The 3D geometry of anatomical structures facilitates computer-assisted diagnosis and therapy planning. Medical image data provides the basis for reconstructions of such geometries. The first challenge of automatic shape reconstruction is the wide variety of anatomical structures in terms of size, shape, topology, and degree of pathology. The second challenge comes from the limitations of the imaging process. Measurement errors may include artifacts from foreign objects, movement artifacts, noise, low contrast. These measurement errors make the segmentation an inherently ill-posed problem.
CNNs, specificly the UNet and its variants, have achieved state of the art performance on a large number of segmentation tasks. However, they rely on a large set of annotated images for training. This requirement becomes more critical when the image data is imperfect, containing artefacts, low contrast, unspecific boundary appearance, etc. In these cases, slight deviations from the training data will result in a performance drop, resulting in a low outlier robustness. Furthermore, classical UNets in general do not provide any tolopogical guarantees, e.g. the number of connected components or holes in the anatomical structure of interest. The goal of this project is to mitigate some of these limitations through incorporation of prior shape knowledge.
Clinical Motivation: Shape Transfer between Modalities
Various imaging modalities are able to depict various anatomical structures. For example, a CT scanner depicts bony structures particularly well, while an MRI scanner can resolve soft tissue with higher detail, compared to a CT scanner. However, from the clinical perspective it is often useful to attain a plausible reconstruction of a bony structure from an MRI image, even though the detailed information in the image might be partially missing, for example due to a lack of contrast. In order to train a CNN for such a segmentation task, a large pool of manually annotated images would be required, which is particularly tedious to attain due to the missing details in the image. Providing annotations for a CT scan, however, is much easier, since the structure is well depicted. Therefore, it is desirable to extract shape knowledge from a set of segmentation masks from CT scans, and to employ this shape knowledge to improve the segmentation of MRI scans, where the image information is locally uninformative. In addition, it is important to provide uncertainty estimates of the predictions. These would allow the clinician to distinguish parts of the segmentation that are reliable, from parts which have been estimated from a prior shape knowledge, instead of the underlying image.

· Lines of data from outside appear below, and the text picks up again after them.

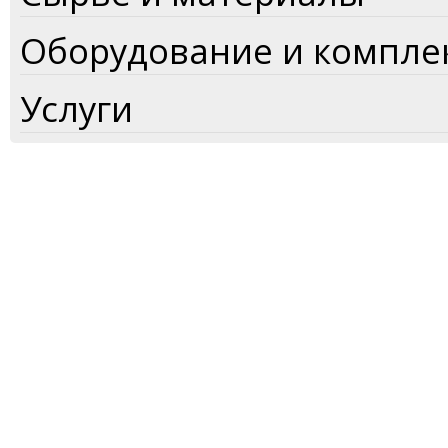
Оборудование и компл
Услуги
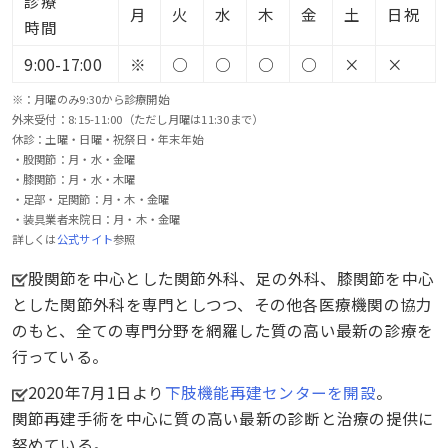
診療
月
火
水
木
金
土
日祝
時間
9:00-17:00
※
○
○
○
○
×
×
※：月曜のみ9:30から診療開始
外来受付：8:15-11:00（ただし月曜は11:30まで）
休診：土曜・日曜・祝祭日・年末年始
・股関節：月・水・金曜
・膝関節：月・水・木曜
・足部・足関節：月・木・金曜
・装具業者来院日：月・木・金曜
詳しくは
公式サイト
参照
股関節を中心とした関節外科、足の外科、膝関節を中心
とした関節外科を専門としつつ、その他各医療機関の協力
のもと、全ての専門分野を網羅した質の高い最新の診療を
行っている。
2020年7月1日より
下肢機能再建センターを開設
。
関節再建手術を中心に質の高い最新の診断と治療の提供に
努めている。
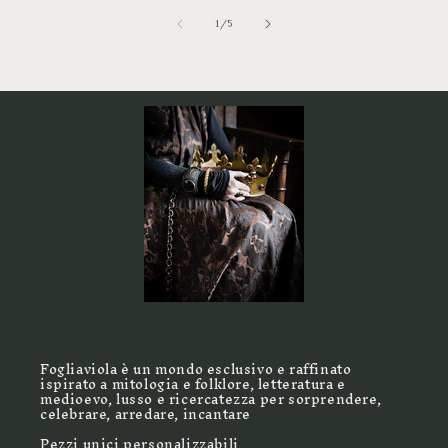
su
1
/
5
Fogliaviola è un mondo esclusivo e raffinato
ispirato a mitologia e folklore, letteratura e
medioevo, lusso e ricercatezza per sorprendere,
celebrare, arredare, incantare
Pezzi unici personalizzabili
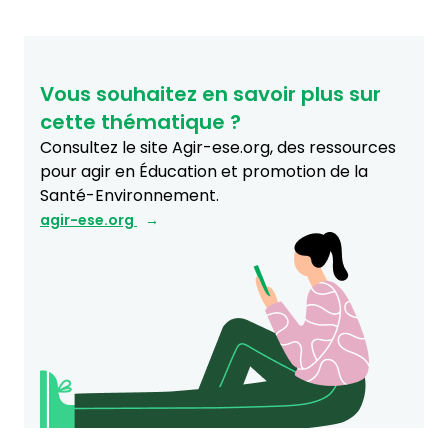
Vous souhaitez en savoir plus sur
cette thématique ?
Consultez le site Agir-ese.org, des ressources
pour agir en Éducation et promotion de la
Santé-Environnement.
agir-ese.org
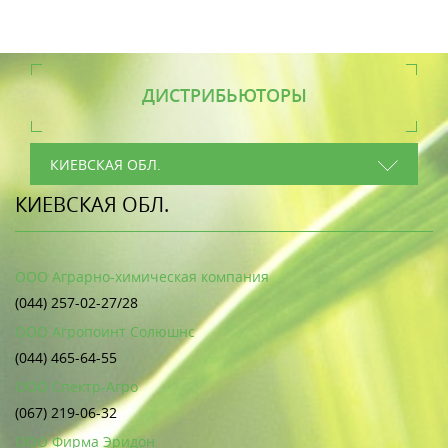
ДИСТРИБЬЮТОРЫ
КИЕВСКАЯ ОБЛ.
КИЕВСКАЯ ОБЛ.
ООО Аграрно-химическая компания
(044) 257-02-27/28
ООО Агропоинт Солюшнс
(044) 465-64-55
ООО Спектр-Агро
(067) 219-06-32
ООО Фирма Эридон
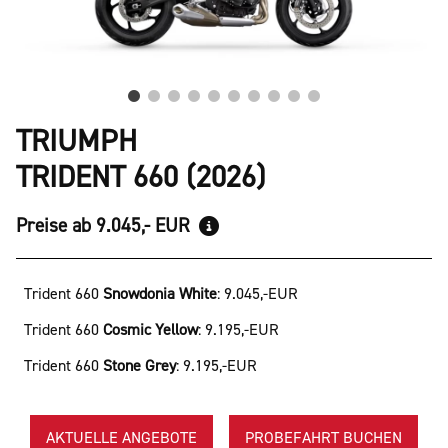
TRIUMPH
TRIDENT 660 (2026)
Preise ab 9.045,- EUR
Trident 660
Snowdonia White
:
9.045,-EUR
Trident 660
Cosmic Yellow
:
9.195,-EUR
Trident 660
Stone Grey
:
9.195,-EUR
AKTUELLE ANGEBOTE
PROBEFAHRT BUCHEN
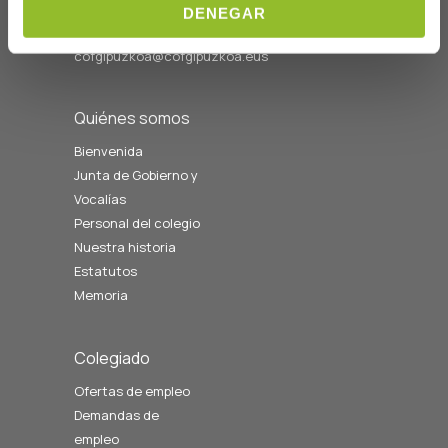
DENEGAR
Horario L-V
08:00 a 14:00
cofgipuzkoa@cofgipuzkoa.eus
Quiénes somos
Bienvenida
Junta de Gobierno y
Vocalías
Personal del colegio
Nuestra historia
Estatutos
Memoria
Colegiado
Ofertas de empleo
Demandas de
empleo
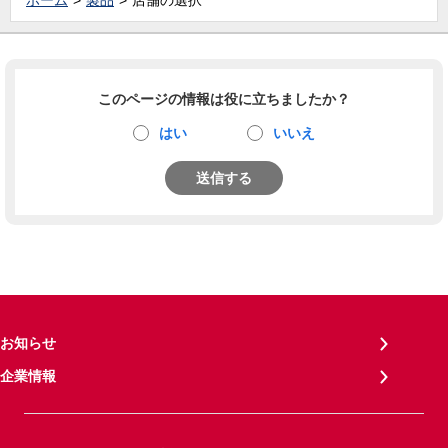
ホーム
製品
店舗の選択
このページの情報は役に立ちましたか？
はい
いいえ
送信する
お知らせ
企業情報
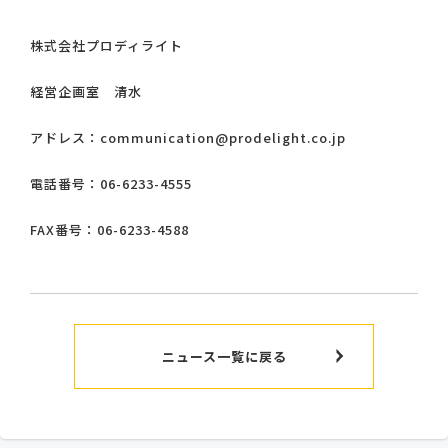
株式会社プロディライト
経営企画室 清水
アドレス：communication@prodelight.co.jp
電話番号：06-6233-4555
FAX番号：06-6233-4588
ニュース一覧に戻る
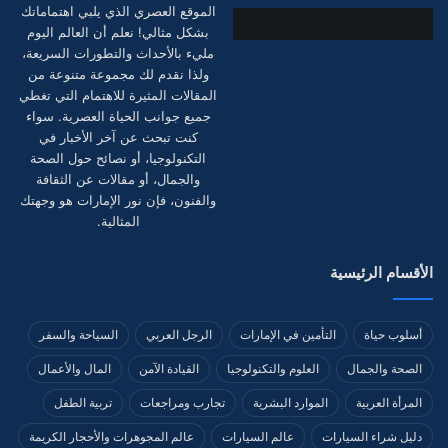
الموقع العصري الذي يلبي اهتماماتك
بشكل مثالي! نعلم أن العالم اليوم
مليء بالأحداث والتطورات السريعة،
ولذا نقدم لك مجموعة متنوعة من
المقالات المثيرة للاهتمام التي تغطي
جميع جوانب الحياة العصرية. سواء
كنت تبحث عن آخر الأخبار في
التكنولوجيا، أو نصائح حول الصحة
والجمال، أو مقالات عن الثقافة
والفنون، فإن نور الإمارات هو وجهتك
المثالية.
الأقسام الرئيسية
أسلوب حياة
التأمين في الإمارات
الرجل العربي
السياحة والسفر
الصحة والجمال
العلوم والتكنولوجيا
القيادة الآمن
المال والأعمال
المرأة العربية
الموارد البشرية
تجارب ومراجعات
تربية الطفل
دليل شراء السيارات
عالم السيارات
عالم المجوهرات والأحجار الكريمة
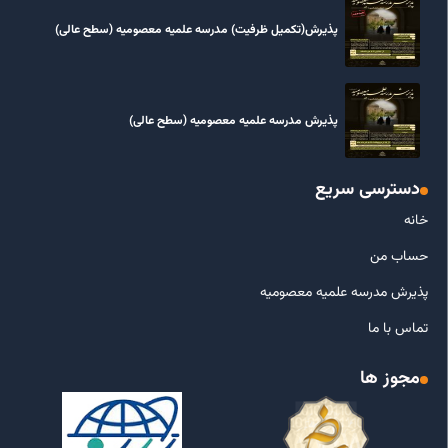
پذیرش(تکمیل ظرفیت) مدرسه علمیه معصومیه‌ (سطح عالی)
پذیرش مدرسه علمیه معصومیه‌ (سطح عالی)
دسترسی سریع
خانه
حساب من
پذیرش مدرسه علمیه معصومیه
تماس با ما
مجوز ها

Shape Priors in Medical Imaging
Prior to the rise of CNNs, so-called model-based segmentation methods made use of statistical shape models (SSMs) to enforce anatomical plausibility of predicted shapes. An SSM is built from a set of training shapes, represented as triangular meshes, which are assumed to be in correspondence to each other w.r.t. prominent geometrical features. The vertex coordinates are approximated with a normal distribution, from which the main modes of variation in shape are extracted through principle component analysis. While SSMs provide robust priors, they suffer from two shortcomings -- first, the corresponding meshes are tedious to create, and second, they tend to have a limited model capacity, that is, they struggle to accurately represent new shapes with the level of detail required for segmentation.
Recent developments in CNNs offer new ways to learn shape priors from examples. In contrast to SSMs, CNNs can process segmentation masks without the need to create corresponding triangular meshes. Furthermore, the CNN-based shape priors naturally integrate with existing CNN-based segmentation pipelines, such as the UNet. Therefore, our focus lies on exploring novel ways of learning shape knowledge with CNNs, and embedding them into image-based segmentation methods.